Infatti, morto Federico, mentre si estendevano le lotte (le "perturbationes") per la successione, alcune comunità disconoscevano sia l'autorità di Manfredi che di Pietro Ruffo, il quale tentò di stabilire un potere personale nell'isola. Più decisa era la volontà autonomistica che si manifestò a Messina, ove si promosse al governo cittadino, quale 'capitano', un personaggio di spicco, Leonardo de Aldigerio, che era stato membro del governo locale, quale 'giudice' della corte stratigoziale di Messina (nel 1225), poi vicesecreto nella Sicilia orientale e maestro camerario in Calabria (nel 1248-1249). Fu catturato e imprigionato da Pietro Ruffo (nel 1252) e liberato dagli insorti (nel 1254).
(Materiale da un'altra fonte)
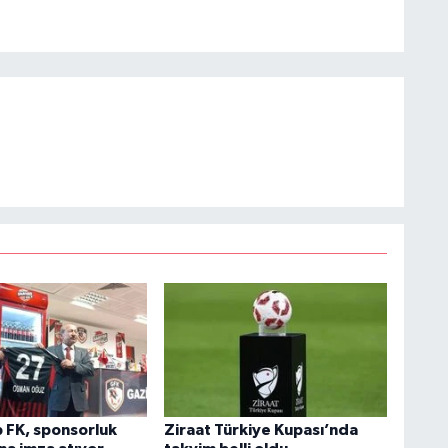
 FK, sponsorluk
Ziraat Türkiye Kupası’nda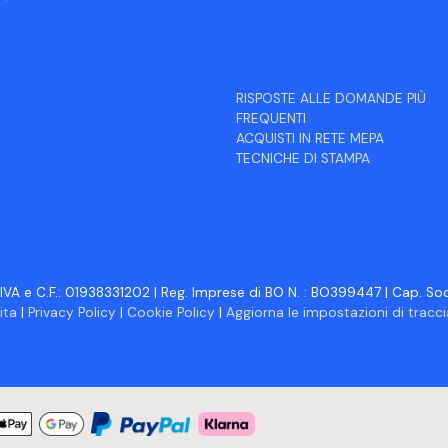
RISPOSTE ALLE DOMANDE PIÙ
FREQUENTI
ACQUISTI IN RETE MEPA
TECNICHE DI STAMPA
IVA e C.F.: 01938331202 | Reg. Imprese di BO N. : BO399447 | Cap. Soc.
ita
|
Privacy Policy
|
Cookie Policy
|
Aggiorna le impostazioni di trac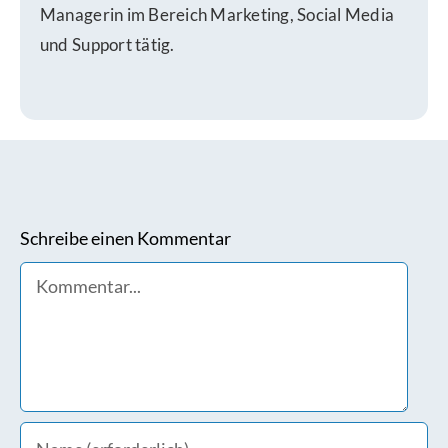
Managerin im Bereich Marketing, Social Media
und Support tätig.
Schreibe einen Kommentar
Comment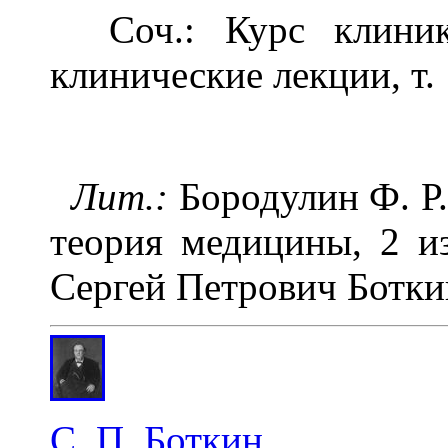
Соч.: Курс клиники
клинические лекции, т.
Лит.:
Бородулин Ф. Р.
теория медицины, 2 из
Сергей Петрович Боткин
С. П. Боткин.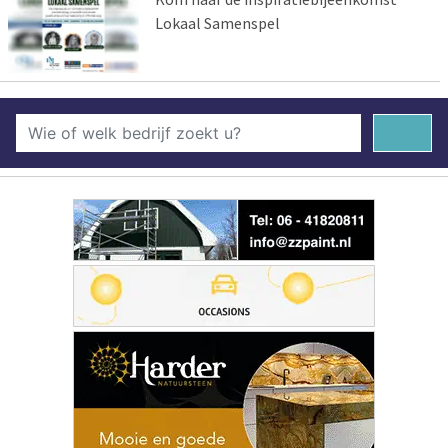
Lokaal Samenspel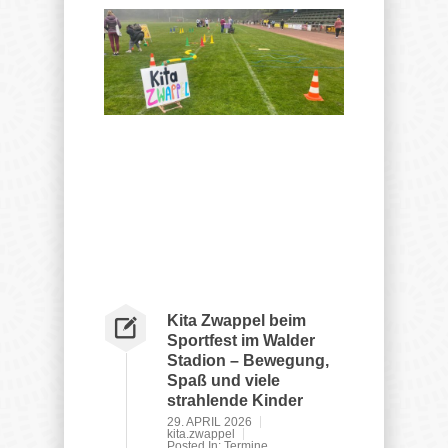
Kita Zwappel beim
Sportfest im Walder
Stadion – Bewegung,
Spaß und viele
strahlende Kinder
29. APRIL 2026
kita.zwappel
Posted In:
Termine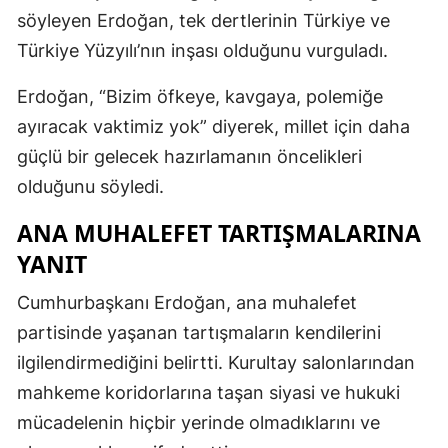
söyleyen Erdoğan, tek dertlerinin Türkiye ve
Türkiye Yüzyılı’nın inşası olduğunu vurguladı.
Erdoğan, “Bizim öfkeye, kavgaya, polemiğe
ayıracak vaktimiz yok” diyerek, millet için daha
güçlü bir gelecek hazırlamanın öncelikleri
olduğunu söyledi.
ANA MUHALEFET TARTIŞMALARINA
YANIT
Cumhurbaşkanı Erdoğan, ana muhalefet
partisinde yaşanan tartışmaların kendilerini
ilgilendirmediğini belirtti. Kurultay salonlarından
mahkeme koridorlarına taşan siyasi ve hukuki
mücadelenin hiçbir yerinde olmadıklarını ve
Messina si schierò dapprima "timore exercitus" con Manfredi, contro cui tuttavia insorse improvvisamente. In città fu nominato un podestà (il romano Iacopo da Ponte), segnalato nel 1255, quando, secondo un cronista contemporaneo, si voleva promuovere un governo comunale "more Civitatum Longobardie et Tuscie". Nel gennaio dello stesso 1255 insorgevano Patti, incitata dal vescovo, Caltagirone, Enna, Nicosia; poi anche Piazza, Aidone e ancora Enna.

 

Quei fatti rilevano l'entità dei processi che si sviluppavano dal tempo di Federico, quando, fuori ormai dalle esplosioni di intolleranza, la componente latina poteva radicare in ogni comunità uno stabile e forte assetto sociale. Consumato il tempo dei conflitti fra latini e musulmani, sopite le gare di supremazia fra i generali tedeschi, la restaurazione della monarchia e delle strutture di governo del Regno passava anche attraverso la valorizzazione delle élites dirigenti locali, selezionate con il metro della fedeltà da Federico, il quale, fuori dai rigidi perimetri sociali, trasferì sul piano politico l'antagonismo fra gli scampati musulmani che avevano adottato l'"italicum idioma" (Historia diplomatica, IV, p. 457, a. 1233) e i prevalenti latini, privilegiati interlocutori del sovrano, ai quali si aprivano più larghi spazi di azione. Così essi poterono fondare la media e minore borghesia commerciale, artigianale, dei medi e minori proprietari di beni fondiari e urbani privati (i "burgensatica"); dei proprietari che erano anche affittuari di fondi di enti ecclesiastici, oppure prestatori d'opera quali salariati. La loro avanzata definiva i nuovi quadri e i livelli sociali, ne articolava i rapporti. Inoltre segnava la fine della latinizzazione dell'isola, la quale si ritrovava di-slocata sulla frontiera dell'Occidente cristiano innanzi al mondo islamico.